When I read that, I felt it with my soul. Why? I’ve never had her experience at church. So I asked myself questions like, “Hmm, have I ever been upset, hurt, or afraid? Have I been silenced when angry? How would I feel if I were unable to tell someone about my feelings?” I never had Breai’s exact experience, but I do remember feeling silenced by my mother when I was upset because she did not want me to “act a fool in front of these folks.” The memory is clear as day now, but before reading the sentence above and before questioning myself about how it felt, I didn’t remember it as vividly. The questions opened me up to connect with what I was reading on multiple levels.

Questioning with Kids: Where to Start

There are three kinds of Text Connections:

  • Text to Self: connections between your personal experiences and the text.
  • Text to Text: connections between two or more texts.
  • Text to World: connections between real events in the world and the text.

When watching television, movies, or even listening to other people speak, I encourage my child, who will be fifteen in a few weeks, to join me in a self-questioning process, to expand our boundaries and challenge biases. Here are some of the questions we’ve used — I encourage you to use them with your children, your students, and yourself.

A few simple questions: Do you have Black

neighbors? Who do your children play with?

Who comes to dinner at your house? How do

you make your money?
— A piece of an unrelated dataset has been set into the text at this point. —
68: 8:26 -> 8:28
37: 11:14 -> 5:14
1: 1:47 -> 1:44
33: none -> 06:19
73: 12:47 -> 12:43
Who benefits?

Who suffers?

Seeing in the Dark,” Breai Mason-Campbell
  1. Have I ever experienced the death of a loved one? How did I feel about the loss?
  2. Have I had to part with something of sentimental value? What made it difficult to do so?
  3. How do I grieve the loss of something important to me ?
  4. How many layers are there to my identity? What are the components that make up “me”?
  5. What does “freedom” mean to me? 
  6. Have I ever done something new? How did I feel? Was it by choice? If not, would I have chosen it? 
  7. Have I ever been afraid to try something new? Why? If not, why wasn’t I afraid? What prevented my fear?
  8. Have I had to suppress my thoughts or feelings? What prevented me from sharing? 
  9. How would I feel walking around an unfamiliar neighborhood? Would I be afraid? Why or why not?
  10. What fears did I have throughout the last year of the pandemic?
  11. How has the pandemic changed my  life?
  12. What helps me when I am afraid or in pain?
  13. When I am hurting and need help, do I worry about how I express myself?
  14. In what ways can I show concern for those who are going through life changes?
  15. Have I ever had to behave in a way that felt different from who I believe I am?

I, too, long for this feeling of “us” to last. I hope it’s not momentary. Maybe we can continue it by learning from, and in spite of, our own experiences.
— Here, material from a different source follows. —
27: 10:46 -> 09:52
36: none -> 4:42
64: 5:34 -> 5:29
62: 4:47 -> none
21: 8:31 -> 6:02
Kristina Brooke Daniele has been, variously: the founder and publisher of Epiphany zine; a New York City teaching fellow; a blogger; a mother and sister and wife; and the founder of Moms of Hue, a space for women who wanted intelligent conversation about issues of importance to parents raising children of color, and then We of Hue, which provided a platform for both women and men parenting children of color. She is currently the marketing and business development manager at incluu, a DEI consulting firm focused on building brave spaces for life.